Arya hanya tersenyum saja.

"Oh ya, kita baiknya bicara dimana? Masak sambil berdiri di sini?" tiba-tiba Arya bertanya.

"Yang jelas jangan di dalam hotel, celana dan bajuku basah semua," sambung Arya sambil tertawa kecil. Aryani pun terseyum.

"Ehm..bagaimana kalau di kebun belakang hotel aja mas?" tanya Aryani.

"Terserah kamu aja Ry. Kamu kan tuan rumah."

"Hehe...mas bisa aja," kini giliran Aryani yang tertawa kecil, menjadikannya nampak semakin memesona membuat Arya tak kuasa mengalihkan tatapannya.

Dan Aryani yang merasakan betapa dalamnya tatapan Arya tiba-tiba kembali tersipu.

"Mas...saya ambilkan handuk di kamar ya. Biar agak kering," Aryani berusaha mengelak dari suasana itu.

"Oh gak usah, gak usah, gak usah repot-repot Ry," ujar Arya buru-buru.

"Gak repot kok mas, daripada nanti kamu masuk angin."

"Haha...aku petani Ry, tiap hari kehujanan juga gak masalah."

Aryani tidak mendesak lagi. Maka mereka kemudian berjalan ke kebun belakang hotel.

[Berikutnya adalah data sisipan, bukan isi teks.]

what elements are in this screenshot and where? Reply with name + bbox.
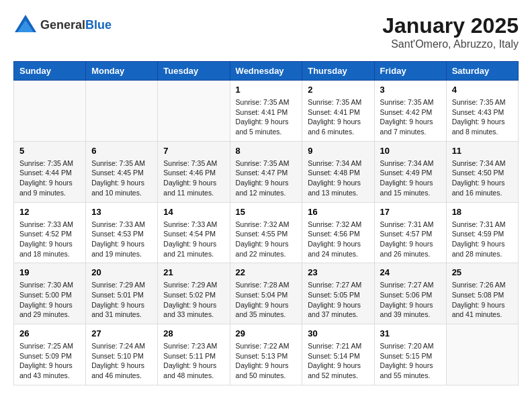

Kebun di belakang hotel itu ternyata cukup luas dan ditata sangat apik, dengan berbagai macam tanaman daun dan bunga. Di bagian tengahnya, terdapat sebuah kolam renang dengan desain yang artistik. Terdapat pula sebuah pool bar di dekatnya. Lalu ada jalan setapak yang melingkar-lingkar menuju kolam renang itu dan juga mengelilingi hampir seluruh area di kebun itu. Beberapa bangku panjang dengan sebuah meja kecil nampak terlihat di antara berbagai tanaman. Di salah satu bangku taman itulah kemudian Aryani dan Arya duduk.

"Tunggulah sebentar," kata Aryani begitu Arya duduk.

"Kemana?"

"Sebentar aja," kata Aryani tanpa menjawab pertanyaan Arya.

Baru beberapa saat kemudian Aryani kembali. Ditangannya tergenggam sebuah handuk kolam renang yang kemudian diulurkannya kepada Arya.

"Pakailah...," ujarnya sambil tersenyum.

"Haha...kamu nggak gampang menyerah ya. Terimakasih Ryani..."

Tak berapa lama mereka berdua sudah terlibat percakapan dalam berbagai hal.

"Oo, jadi Mas Arya selalu naik motor kalau ke kebun sayur di Cemorosewu?"

"Iya Ry. Kalau aku bawa mobil malah susah kan? Karena harus berjalan kaki jauh dari tempat parkirnya."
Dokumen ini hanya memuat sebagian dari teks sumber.